Dáil debates

Thursday, 2 March 2006

Competition (Amendment) Bill 2005 [Seanad]: Report Stage (Resumed) and Final Stage.

 

11:00 am

Photo of Brendan HowlinBrendan Howlin (Wexford, Labour)

This Bill is based on populism. There was an outcry about stealth taxes and rising prices in this country last year which, I suppose, was captured most definitively by the work of Mr. Hobbs on television. The Minister's response was not to look at genuine cartels, at what was happening among some of the professions or to take on real vested interest, but by way of populism to make an issue of the 1987 groceries order. The groceries order, which has stood the test of time through successive Administrations of all political hues for 18 years and was found useful by all Administrations, and which was introduced originally by former Taoiseach Albert Reynolds when he was Minister for Industry and Commerce, who was hardly a rampant socialist, served its purpose.

I thought my analysis of the impact on prices, on Second Stage and over the duration of this Bill, provided a compelling enough case that this was not the appropriate target. It was not even responded to.

For nine of the 18 years prices covered by the groceries order increased less than prices not covered and for the balance, all but for the past two years, there was virtually no difference in prices. The notion that this was some significant anti-competitive device recently discovered was bizarre and unproven and no evidence, least of all the tome published by the Minister as justification last year, proved that point. In fact, all shades of opinion across the Joint Committee on Enterprise and Small Business which looked at it felt that if ever there was a document that came to its conclusions first and then built the arguments around the conclusions, the Minister's document was it.

The Minister, in search of populism, is taking grave risks. The real issues voiced by experienced Deputies, former Ministers like the former Minister of State, Deputy Ned O'Keeffe, the Chairman of the Joint Committee on Enterprise and Small Business, Deputy Cassidy, as well as Members across the Opposition benches, were reasoned, sensible, knowledgeable arguments none of which were faced up to or argued against by the Minister. If one reads every utterance of the Minister since he first announced the abolition of the groceries order, as I tried to do, the general view is that he knew in his heart, just like de Valera, that this was the right measure. There is a certain irony, therefore, that it is a successor of de Valera in the constituency of Clare who is left holding the can today. I suppose a burden shared is a burden halved and when those particular chickens come home with bird influenza there will be more than one Minister to carry the can.

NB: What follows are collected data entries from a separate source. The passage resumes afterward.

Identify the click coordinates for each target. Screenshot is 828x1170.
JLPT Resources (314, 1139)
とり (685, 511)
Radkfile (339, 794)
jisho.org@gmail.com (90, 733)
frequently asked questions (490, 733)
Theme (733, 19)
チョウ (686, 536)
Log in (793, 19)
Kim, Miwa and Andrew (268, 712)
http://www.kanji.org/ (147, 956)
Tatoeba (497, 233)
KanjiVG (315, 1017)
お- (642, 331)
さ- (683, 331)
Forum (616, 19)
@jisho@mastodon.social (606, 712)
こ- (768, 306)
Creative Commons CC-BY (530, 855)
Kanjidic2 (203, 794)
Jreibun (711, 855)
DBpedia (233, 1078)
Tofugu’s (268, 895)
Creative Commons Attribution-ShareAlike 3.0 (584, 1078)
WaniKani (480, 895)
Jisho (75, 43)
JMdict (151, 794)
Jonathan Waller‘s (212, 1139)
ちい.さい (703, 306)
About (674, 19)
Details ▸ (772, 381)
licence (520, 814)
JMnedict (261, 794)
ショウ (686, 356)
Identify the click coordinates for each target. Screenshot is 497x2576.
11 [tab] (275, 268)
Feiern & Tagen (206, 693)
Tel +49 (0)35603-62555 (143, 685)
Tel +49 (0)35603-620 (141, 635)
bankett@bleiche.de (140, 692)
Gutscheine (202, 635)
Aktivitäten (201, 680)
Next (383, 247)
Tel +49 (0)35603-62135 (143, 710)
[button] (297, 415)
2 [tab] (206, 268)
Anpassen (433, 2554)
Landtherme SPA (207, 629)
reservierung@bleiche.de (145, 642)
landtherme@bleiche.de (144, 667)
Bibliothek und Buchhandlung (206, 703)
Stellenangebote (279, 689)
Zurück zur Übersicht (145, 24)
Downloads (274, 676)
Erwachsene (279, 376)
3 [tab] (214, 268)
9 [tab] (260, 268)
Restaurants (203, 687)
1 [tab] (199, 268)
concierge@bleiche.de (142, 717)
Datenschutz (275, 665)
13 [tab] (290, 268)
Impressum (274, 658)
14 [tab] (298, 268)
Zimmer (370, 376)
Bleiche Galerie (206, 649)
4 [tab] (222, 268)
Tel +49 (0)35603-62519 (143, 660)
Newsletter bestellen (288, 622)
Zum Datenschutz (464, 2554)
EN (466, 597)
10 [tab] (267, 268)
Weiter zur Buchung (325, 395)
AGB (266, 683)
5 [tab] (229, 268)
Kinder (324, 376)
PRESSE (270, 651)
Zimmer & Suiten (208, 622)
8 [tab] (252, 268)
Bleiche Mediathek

This is populist. The notion, from the Competition Authority or from the Minister originally, was that there would be a definitive reduction in grocery prices on foot of this to counterbalance the dangers of predatory pricing, building of dominance, crushing of competition and reduction of choice. Given the case made by such radical organisations as CROSSCARE or the Society of St. Vincent de Paul, which made a compelling case to the committee, the Minister has now abandoned any notion that there will be a quantifiable reduction in grocery prices because he knows we will be measuring and the CSO, which provided us with useful information last year, will be brought back at the end of this year. Perhaps the Minister of State, Deputy Killeen, would give us the yardstick by which to judge and in the concluding phase of this debate would tell us by how much he expects this legislation to reduce the cost of the grocery basket during the course of 2006. If he is so confident that this is the right measure, he should give us that yardstick.

There is no point in me taking up the time of the House anymore. We have made a compelling case. I approached this debate from the start with an open mind. If there was a compelling case I was willing to hear it. The Minister has reinstated many of the provisions of what he wanted characterised as a discredited groceries order. He has reinstated many of the provisions dealing with hello money and other issues. He has not, in my view and in the view of Deputies on this side of the House, dealt effectively with the issue of predatory pricing. He has trusted in European law and European Court decisions to do so. That is a dangerous area to leave unregulated to a satisfactory extent.

I hope my analysis is wrong. I hope it will not lead to increased dominance by one or two big players in the Irish market, the exclusion of choice, the destruction of the small player in the market, and people who are dependent on public transport or who are elderly being totally disadvantaged having to shop in five, ten or 15 years' time in major hypermarkets on the fringes of our towns rather than in community facilities available at affordable prices as is generally the position at present.